São Paulo – “Não há alegria com essa decisão. Nem entre os que concordam com ela”, observa Célio Turino, fundador e ex-porta-voz da Rede Sustentabilidade em São Paulo. “Se falta alegria, é porque algo não foi bem feito.” Um dos responsáveis pelo plano de governo de Marina Silva e articulador de sua candidatura junto à comunidade cultural, Turino resolveu assinar um manifesto contrário ao apoio da ex-presidenciável a Aécio Neves (PSDB) no segundo turno das eleições.

Anunciada no último domingo (12), a aproximação entre Marina e o tucano não foi necessariamente uma surpresa para os correligionários. Ainda assim, provocou uma nova crise existencial na Rede – talvez a mais séria em seus vinte meses de vida. Por mais que a cúpula do partido tente minimizá-las, a aliança de ocasião provocou efeitos práticos.

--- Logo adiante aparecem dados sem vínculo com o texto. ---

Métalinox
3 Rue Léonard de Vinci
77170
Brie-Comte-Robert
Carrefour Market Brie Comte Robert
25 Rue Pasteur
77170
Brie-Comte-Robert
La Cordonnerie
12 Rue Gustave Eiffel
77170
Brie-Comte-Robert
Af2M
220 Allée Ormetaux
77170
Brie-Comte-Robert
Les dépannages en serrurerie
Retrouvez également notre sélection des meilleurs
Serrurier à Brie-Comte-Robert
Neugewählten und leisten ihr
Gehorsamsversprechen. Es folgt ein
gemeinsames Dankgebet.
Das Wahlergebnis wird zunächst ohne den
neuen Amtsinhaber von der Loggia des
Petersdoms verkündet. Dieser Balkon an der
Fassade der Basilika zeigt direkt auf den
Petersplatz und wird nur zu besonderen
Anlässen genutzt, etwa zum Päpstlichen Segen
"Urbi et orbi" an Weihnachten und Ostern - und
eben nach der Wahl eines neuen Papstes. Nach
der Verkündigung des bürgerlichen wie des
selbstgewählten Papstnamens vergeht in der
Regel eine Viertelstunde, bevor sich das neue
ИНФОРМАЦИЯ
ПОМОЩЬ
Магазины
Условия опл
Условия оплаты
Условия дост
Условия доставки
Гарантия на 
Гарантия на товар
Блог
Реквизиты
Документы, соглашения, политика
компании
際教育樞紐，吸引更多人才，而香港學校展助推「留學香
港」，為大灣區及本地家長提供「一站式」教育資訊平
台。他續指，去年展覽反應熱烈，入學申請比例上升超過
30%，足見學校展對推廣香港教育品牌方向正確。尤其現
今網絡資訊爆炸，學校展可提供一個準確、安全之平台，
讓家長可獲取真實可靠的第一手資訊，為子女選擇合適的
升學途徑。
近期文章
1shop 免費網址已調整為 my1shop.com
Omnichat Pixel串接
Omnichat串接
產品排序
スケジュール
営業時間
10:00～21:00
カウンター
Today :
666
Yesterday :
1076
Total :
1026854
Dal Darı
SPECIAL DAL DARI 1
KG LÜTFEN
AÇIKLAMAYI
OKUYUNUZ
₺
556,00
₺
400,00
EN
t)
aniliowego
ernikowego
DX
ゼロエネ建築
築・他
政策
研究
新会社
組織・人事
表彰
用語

Uma delas é a carta-protesto assinada por Turino e outros 43 membros do Elo Nacional e da Executiva Nacional da Rede.

Leia também:

Intitulado “A favor da nova política”, o texto ataca as candidaturas de Aécio Neves e Dilma Rousseff (PT), lembrando que, uma vez eleitos, ambos “realizarão um governo que se servirá do velho padrão do fisiologismo e do patrimonialismo travestido de ‘garantia da governabilidade’ para preservar um modelo baseado nos pilares intocáveis da concentração de renda e da exploração irracional dos recursos naturais”.

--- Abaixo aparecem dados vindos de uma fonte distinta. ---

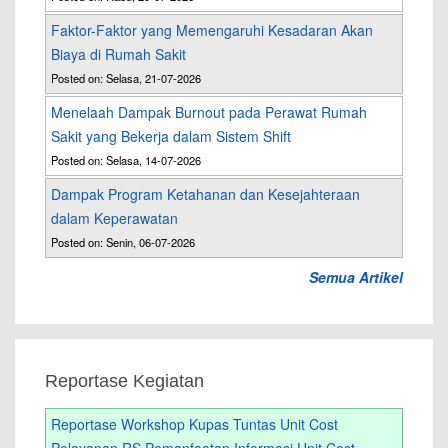
Faktor-Faktor yang Memengaruhi Kesadaran Akan
Biaya di Rumah Sakit
Posted on: Selasa, 21-07-2026
Menelaah Dampak Burnout pada Perawat Rumah
Sakit yang Bekerja dalam Sistem Shift
Posted on: Selasa, 14-07-2026
Dampak Program Ketahanan dan Kesejahteraan
dalam Keperawatan
Posted on: Senin, 06-07-2026
Semua Artikel
Reportase Kegiatan
Reportase Workshop Kupas Tuntas Unit Cost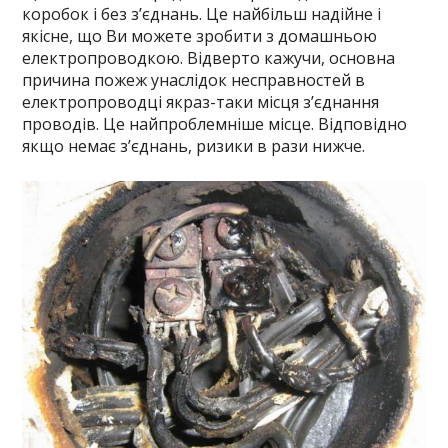
коробок і без з’єднань. Це найбільш надійне і
якісне, що Ви можете зробити з домашньою
електропроводкою. Відверто кажучи, основна
причина пожеж унаслідок несправностей в
електропроводці якраз-таки місця з’єднання
проводів. Це найпроблемніше місце. Відповідно
якщо немає з’єднань, ризики в рази нижче.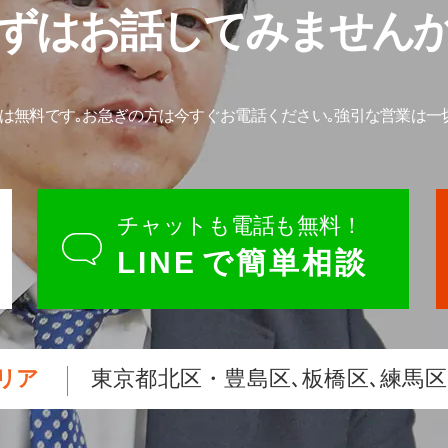
ずはお話してみません
は無料です｡
お急ぎの方は今すぐお電話ください｡
強引な営業は一
チャットも電話も無料！
LINE
で簡単相談
リア
東京都北区・豊島区､板橋区､練馬区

E continua, atestando que “os projetos em disputa mantêm em seu DNA a cultura da velha política, da corrupção, da promoção dos interesses do mercado em detrimento dos direitos sociais”. Por isso, os signatários condenam a aliança de principal sua liderança, Marina Silva, com o candidato do PSDB. “Constitui-se grave erro político”, concluem, defendendo a neutralidade durante o segundo turno. “Manteremos nossa independência da polarização PT x PSDB.”

Os acenos da ex-ministra do Meio Ambiente também balançaram a Rede em São Paulo, onde ao menos sete membros da Executiva Estadual renunciaram aos cargos de coordenação, comunicação, finanças e organização do partido. “Não me sinto motivado e bem com meus princípios para estar nessa função tendo, de alguma maneira, mesmo indireta, a imagem da Rede vinculada à do PSDB”, explica Emílio Franco Júnior, que acaba de renunciar à coordenadoria de comunicação do partido em São Paulo. “Isso vai contra nossa proposta.”

Minoria

O descontentamento, porém, é minoritário. Membros da cúpula da Rede que orbitam a figura de Marina Silva fazem questão de lembrar que a maioria apoia a decisão da ex-candidata. “Há uma discordância interna muito pontual”, insiste Bazileu Margarido, membro da Executiva Nacional e tesoureiro da campanha, lembrando que as instâncias decisórias da Rede orientaram os militantes a votarem branco, nulo ou em Aécio Neves. Em Dilma, jamais. “Marina se manifestou dentro dessa decisão.”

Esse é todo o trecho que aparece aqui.